Acabo de ver Roma, città aperta, de Roberto Rossellini, a Clàssics sense interrupció, de Barcelona Televisió. A pesar del tiempo transcurrido, la película se mantiene sólida y convincente. La arquitectura del guión es simple, los personajes, contenidos, el lenguaje cinematográfico, austero, y el mensaje, claro y directo. Todo esto que en el cine actual sería considero un demérito, dan a Roma, città aperta su gran valor, sobre todo cuando consideramos que es una película hecha en caliente, rodada, como aquel que dice, sobre las cenizas humeantes de la ciudad.

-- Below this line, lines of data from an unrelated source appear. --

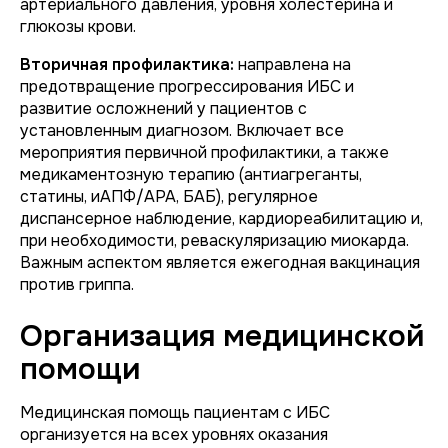
артериального давления, уровня холестерина и
глюкозы крови.
Вторичная профилактика:
направлена на
предотвращение прогрессирования ИБС и
развитие осложнений у пациентов с
установленным диагнозом. Включает все
мероприятия первичной профилактики, а также
медикаментозную терапию (антиагреганты,
статины, иАПФ/АРА, БАБ), регулярное
диспансерное наблюдение, кардиореабилитацию и,
при необходимости, реваскуляризацию миокарда.
Важным аспектом является ежегодная вакцинация
против гриппа.
Организация медицинской
помощи
Медицинская помощь пациентам с ИБС
организуется на всех уровнях оказания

Roma, città aperta se empezó a realizar tan solo dos meses después de que la capital italiana fuese liberada por las fuerzas aliadas, y fue concebida mientras los autores de la historia vivían refugiados en un apartamento para no caer en manos de los fascistas. Escondidos en compañía de un jefe comunista, Amidei y Rossellini están al corriente de las actividades de la resistencia, de las delaciones, de las torturas; se enteran de la detención del sacerdote Guiseppe Morosini por la Gestapo y de su condena a muerte por formar parte del grupo de resistentes conocido como la “banda Fulvi”; el 4 de abril de 1944, dos meses antes de la liberación de la ciudad, les llega la noticia de su fusilamiento. Y en cuatro meses los personajes se definen y el guión toma cuerpo. Don Pietro (Aldo Fabrizi), Manfredi (Marcelo Pagliero), Pina (Anna Magnani), Marina (Maria Michi), los niños…; en este corto espacio de tiempo, todos pasan a representar el drama de la guerra en el devastado solar de Roma, en donde habían transcurrido los hechos reales que lo inspiran. Rossellini vende los muebles para comprar película en el mercado negro; son fragmentos cortos de negativo que el operador tiene que pegar metro a metros; el equipo se mueve por la ciudad amparándose en un permiso para hacer un simple documental; se rueda sin sonido porque no hay dinero y más tarde los actores se doblan a sí mismos. Pero finalmente la película se termina y se convierte en una nueva imagen de Italia, es la voz de la Italia que, volviendo la espalda a los pomposos desfiles militares de los camicia nera, se opuso al fascismo de Mussolini y luchó contra la ocupación nazi. La Italia valerosa y rebelde encarnada por Teresa Gullace (Pina-Magnani), asesinada de un disparo nazi cuando corría tras el camión que se llevaba a su marido, detenido por la Gestapo ―una de las imágenes más impresionantes de la película por la austeridad de su realismo, que ayuda a evocar la cotidianidad de la muerte en aquel mundo dislocado por la crueldad y la violencia.
Como dijo una vez Rossellini bromeando: “Roma, città aperta hizo más para que Italia recuperase su lugar en el concierto de la naciones que todos los discursos de nuestro ministro de Asuntos Exteriores.”
La película obtuvo la Palma de Oro en el Festival Internacional de Cine de Cannes de 1946 y está considerada como la primera manifestación de la corriente neorrealista italiana, bajo cuyo sello irrumpieron en el panorama cinematográfico cineastas de la talla de Federico Fellini, Luchino Visconti, Vittorio de Sica, Alberto Lattuada, Giuseppe de Santis, Pietro Germi, Luigi Zampa y otros que ahora no recuerdo. Por cierto, en la autoría del guion de Roma, città aperta, junto con Sergio Amidei y Roberto Rossellini, figura Federico Fellini, entonces un joven periodista de 24 años.